Task requirements |
In the copy, include no images. Reproduce the entries exactly.

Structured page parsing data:
---*---
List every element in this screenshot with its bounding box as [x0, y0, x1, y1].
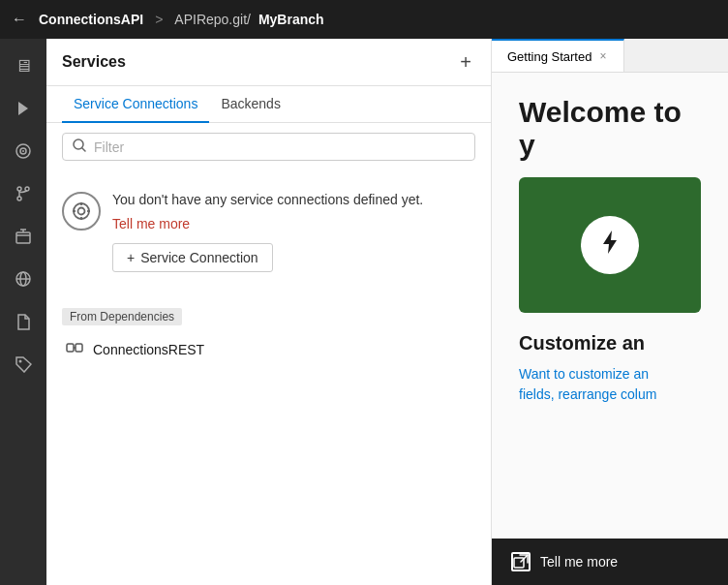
sidebar-item-source[interactable]: [4, 174, 43, 213]
svg-point-6: [25, 187, 29, 191]
icon-sidebar: 🖥: [0, 39, 46, 585]
list-item[interactable]: ConnectionsREST: [62, 333, 475, 366]
add-service-button[interactable]: +: [456, 50, 475, 74]
project-name[interactable]: ConnectionsAPI: [39, 12, 143, 27]
customize-title: Customize an: [519, 332, 701, 354]
dependency-icon: [66, 339, 83, 360]
svg-point-12: [19, 360, 22, 363]
services-panel: Services + Service Connections Backends: [46, 39, 492, 585]
dependency-name: ConnectionsREST: [93, 342, 204, 357]
from-dependencies-section: From Dependencies ConnectionsREST: [46, 292, 491, 366]
external-link-icon: [511, 552, 531, 571]
add-connection-button[interactable]: + Service Connection: [112, 243, 273, 272]
svg-marker-0: [18, 102, 28, 115]
empty-state-content: You don't have any service connections d…: [112, 190, 423, 272]
svg-line-14: [82, 148, 85, 151]
tab-service-connections[interactable]: Service Connections: [62, 86, 209, 123]
main-layout: 🖥: [0, 39, 728, 585]
lightning-card: [519, 177, 701, 313]
back-button[interactable]: ←: [12, 11, 27, 28]
right-content: Welcome to y Customize an Want to custom…: [492, 73, 728, 539]
right-tab-bar: Getting Started ×: [492, 39, 728, 73]
services-header: Services +: [46, 39, 491, 86]
tabs-bar: Service Connections Backends: [46, 86, 491, 123]
repo-name: APIRepo.git/: [174, 12, 251, 27]
tab-getting-started[interactable]: Getting Started ×: [492, 39, 624, 72]
lightning-circle: [581, 216, 639, 274]
svg-point-5: [17, 197, 21, 200]
sidebar-item-file[interactable]: [4, 302, 43, 341]
tell-me-more-link[interactable]: Tell me more: [112, 216, 423, 231]
getting-started-tab-label: Getting Started: [507, 49, 592, 64]
tell-more-bar[interactable]: Tell me more: [492, 539, 728, 585]
sidebar-item-packages[interactable]: [4, 217, 43, 256]
svg-marker-24: [603, 231, 617, 254]
sidebar-item-targets[interactable]: [4, 132, 43, 170]
from-dependencies-label: From Dependencies: [62, 308, 182, 325]
separator: >: [155, 12, 163, 27]
filter-wrap: [62, 133, 475, 161]
tell-more-button-label: Tell me more: [540, 554, 618, 570]
empty-state-message: You don't have any service connections d…: [112, 192, 423, 207]
customize-text: Want to customize anfields, rearrange co…: [519, 364, 701, 405]
add-connection-label: Service Connection: [140, 250, 258, 265]
filter-input[interactable]: [94, 139, 465, 155]
tab-close-button[interactable]: ×: [597, 48, 608, 64]
sidebar-item-pipelines[interactable]: [4, 89, 43, 128]
tab-backends[interactable]: Backends: [209, 86, 291, 123]
sidebar-item-monitor[interactable]: 🖥: [4, 46, 43, 85]
sidebar-item-globe[interactable]: [4, 260, 43, 298]
add-icon: +: [127, 250, 135, 265]
svg-point-15: [74, 203, 89, 219]
svg-rect-22: [76, 344, 82, 352]
top-bar: ← ConnectionsAPI > APIRepo.git/ MyBranch: [0, 0, 728, 39]
svg-point-16: [78, 208, 85, 215]
svg-point-3: [22, 150, 24, 152]
svg-rect-21: [67, 344, 74, 352]
svg-point-4: [17, 187, 21, 191]
filter-container: [46, 123, 491, 170]
welcome-title: Welcome to y: [519, 96, 701, 162]
branch-name: MyBranch: [258, 12, 324, 27]
service-icon: [62, 192, 101, 231]
empty-state: You don't have any service connections d…: [46, 170, 491, 292]
search-icon: [73, 139, 86, 155]
sidebar-item-tag[interactable]: [4, 345, 43, 384]
lightning-icon: [596, 229, 623, 262]
svg-rect-8: [16, 232, 30, 243]
right-panel: Getting Started × Welcome to y Customize…: [492, 39, 728, 585]
services-title: Services: [62, 53, 126, 71]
---*---
Answer |
List every element in this screenshot with its bounding box as [x0, y0, x1, y1].
sidebar-item-source[interactable]: [4, 174, 43, 213]
svg-point-6: [25, 187, 29, 191]
icon-sidebar: 🖥: [0, 39, 46, 585]
list-item[interactable]: ConnectionsREST: [62, 333, 475, 366]
add-service-button[interactable]: +: [456, 50, 475, 74]
project-name[interactable]: ConnectionsAPI: [39, 12, 143, 27]
customize-title: Customize an: [519, 332, 701, 354]
dependency-icon: [66, 339, 83, 360]
svg-point-12: [19, 360, 22, 363]
services-panel: Services + Service Connections Backends: [46, 39, 492, 585]
dependency-name: ConnectionsREST: [93, 342, 204, 357]
from-dependencies-section: From Dependencies ConnectionsREST: [46, 292, 491, 366]
external-link-icon: [511, 552, 531, 571]
add-connection-button[interactable]: + Service Connection: [112, 243, 273, 272]
svg-marker-0: [18, 102, 28, 115]
empty-state-content: You don't have any service connections d…: [112, 190, 423, 272]
svg-line-14: [82, 148, 85, 151]
tab-service-connections[interactable]: Service Connections: [62, 86, 209, 123]
main-layout: 🖥: [0, 39, 728, 585]
lightning-card: [519, 177, 701, 313]
back-button[interactable]: ←: [12, 11, 27, 28]
right-content: Welcome to y Customize an Want to custom…: [492, 73, 728, 539]
right-tab-bar: Getting Started ×: [492, 39, 728, 73]
services-header: Services +: [46, 39, 491, 86]
tabs-bar: Service Connections Backends: [46, 86, 491, 123]
repo-name: APIRepo.git/: [174, 12, 251, 27]
tab-getting-started[interactable]: Getting Started ×: [492, 39, 624, 72]
lightning-circle: [581, 216, 639, 274]
svg-point-5: [17, 197, 21, 200]
sidebar-item-file[interactable]: [4, 302, 43, 341]
tell-me-more-link[interactable]: Tell me more: [112, 216, 423, 231]
getting-started-tab-label: Getting Started: [507, 49, 592, 64]
tell-more-bar[interactable]: Tell me more: [492, 539, 728, 585]
sidebar-item-packages[interactable]: [4, 217, 43, 256]
svg-marker-24: [603, 231, 617, 254]
sidebar-item-targets[interactable]: [4, 132, 43, 170]
from-dependencies-label: From Dependencies: [62, 308, 182, 325]
separator: >: [155, 12, 163, 27]
filter-wrap: [62, 133, 475, 161]
tell-more-button-label: Tell me more: [540, 554, 618, 570]
empty-state-message: You don't have any service connections d…: [112, 192, 423, 207]
customize-text: Want to customize anfields, rearrange co…: [519, 364, 701, 405]
add-connection-label: Service Connection: [140, 250, 258, 265]
filter-input[interactable]: [94, 139, 465, 155]
tab-close-button[interactable]: ×: [597, 48, 608, 64]
sidebar-item-pipelines[interactable]: [4, 89, 43, 128]
tab-backends[interactable]: Backends: [209, 86, 291, 123]
sidebar-item-monitor[interactable]: 🖥: [4, 46, 43, 85]
sidebar-item-globe[interactable]: [4, 260, 43, 298]
add-icon: +: [127, 250, 135, 265]
svg-point-15: [74, 203, 89, 219]
svg-rect-22: [76, 344, 82, 352]
top-bar: ← ConnectionsAPI > APIRepo.git/ MyBranch: [0, 0, 728, 39]
svg-point-16: [78, 208, 85, 215]
svg-point-3: [22, 150, 24, 152]
svg-rect-21: [67, 344, 74, 352]
svg-point-4: [17, 187, 21, 191]
filter-container: [46, 123, 491, 170]
welcome-title: Welcome to y: [519, 96, 701, 162]
branch-name: MyBranch: [258, 12, 324, 27]
service-icon: [62, 192, 101, 231]
empty-state: You don't have any service connections d…: [46, 170, 491, 292]
search-icon: [73, 139, 86, 155]
sidebar-item-tag[interactable]: [4, 345, 43, 384]
lightning-icon: [596, 229, 623, 262]
svg-rect-8: [16, 232, 30, 243]
right-panel: Getting Started × Welcome to y Customize…: [492, 39, 728, 585]
services-title: Services: [62, 53, 126, 71]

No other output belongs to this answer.